After a difficult year in 2011 for the solar power industry, 2012 looks to be even worse. Key problems include management uncertainty about the future viability of government subsidy programs, high inventories, reduced European demand, and pricing pressures due to overproduction and increasing dominance of Chinese manufacturers.
In recent years, a dozen American solar manufacturers have gone bankrupt, closed down or downsized, and that trend has accelerated in 2012.
First Solar, the world’s biggest thin-film manufacturer, announced on 4/16/12 that it’s closing a German plant and idling four production lines in Malaysia. The company will cut 2,000 jobs, or 30 percent of its workforce.
SunPower also will be shutting down part of its overseas operations. On Monday 4/16/12, San Jose, Calif.-based SunPower announced it was closing a 125-MW capacity manufacturing facility in the Philippines.
On 4/2/12, Solar Trust for America declared bankruptcy, despite a year ago receiving a conditional commitment for $2.1 billion in loan guarantees from the Department of Energy -- "the largest amount ever offered to a solar project," according to Energy Secretary Steven Chu -- for a massive project near Blythe, Calif.
In mid-April 2012, BrightSource Energy, a start-up formed to build solar thermal power plants, was forced to cancel its initial public offering of shares just hours before trading was to begin. It could not find the market it wanted for its stock.
Q-Cells, one of the biggest solar cell manufacturers in Germany and the world, announced on 4/2/12 it has filed for bankruptcy. It’s the fourth German solar energy company to go bust in recent times, including Solar Millennium AG.

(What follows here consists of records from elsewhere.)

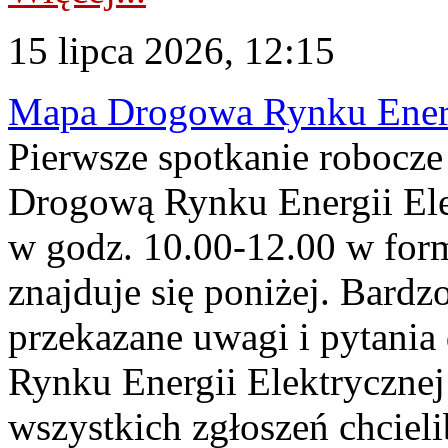
15 lipca 2026, 12:15
Mapa Drogowa Rynku Energi
Pierwsze spotkanie robocz
Drogową Rynku Energii Elek
w godz. 10.00-12.00 w form
znajduje się poniżej. Bardz
przekazane uwagi i pytani
Rynku Energii Elektryczne
wszystkich zgłoszeń chcie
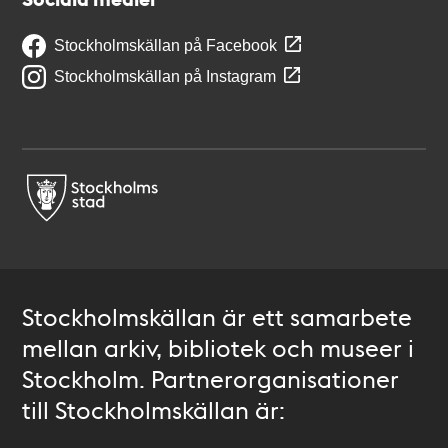
Stockholmskällan på Facebook
Stockholmskällan på Instagram
Stockholmskällan är ett samarbete
mellan arkiv, bibliotek och museer i
Stockholm. Partnerorganisationer
till Stockholmskällan är:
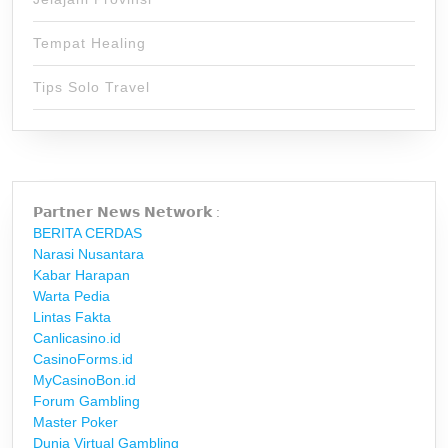
Tempat Healing
Tips Solo Travel
𝗣𝗮𝗿𝘁𝗻𝗲𝗿 𝗡𝗲𝘄𝘀 𝗡𝗲𝘁𝘄𝗼𝗿𝗸 :
BERITA CERDAS
Narasi Nusantara
Kabar Harapan
Warta Pedia
Lintas Fakta
Canlicasino.id
CasinoForms.id
MyCasinoBon.id
Forum Gambling
Master Poker
Dunia Virtual Gambling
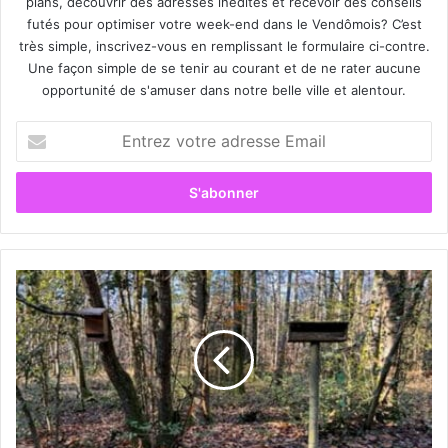
plans, découvrir des adresses inédites et recevoir des conseils
futés pour optimiser votre week-end dans le Vendômois? C’est
très simple, inscrivez-vous en remplissant le formulaire ci-contre.
Une façon simple de se tenir au courant et de ne rater aucune
opportunité de s'amuser dans notre belle ville et alentour.
E
n
t
r
e
z
v
o
A
t
v
r
e
e
c
a
P
d
e
r
r
e
c
s
h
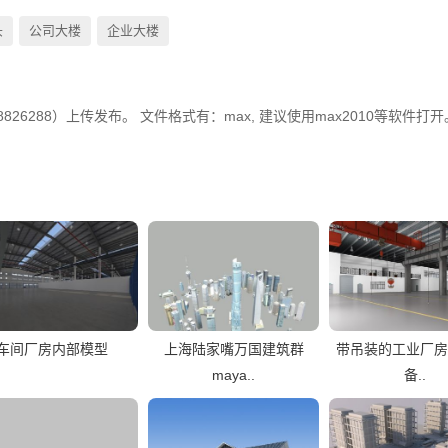
头
公司大楼
企业大楼
26288）上传发布。 文件格式有：max, 建议使用max2010等软件打
车间厂房内部模型
上海陆家嘴万国建筑群
带吊装的工业厂房
maya..
备..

Edwin Mok, an Equity Analyst with Needham & Company, said 2011 was a year to forget for solar investors, and that 2012 will be a very challenging period of slow consolidation. Ultimately, Mok attributes the state of the industry to the unintended consequences of subsidizing both supply and demand. A feedback loop resulted, creating unsustainable growth. He expects more losses as prices remain depressed by weak demand and production overcapacity. Some suppliers will go out of business, but China is likely to keep larger solar enterprises afloat by loaning them money.
Assisted by technological innovation and years of government subsidies, the cost of solar power has fallen sharply in recent years. Solar companies are telling Congress that they cannot be truly competitive and keep creating jobs without a few more years of government support. In 2009, backed by ample stimulus funding and solid political support, federal clean tech spending, including everything from energy to electric vehicles, reached $44.3 billion. That spending has dropped steadily to an estimated $16 billion this year. By 2014, the federal government will spend $11 billion, or about a quarter of what it did five years earlier, on clean technologies.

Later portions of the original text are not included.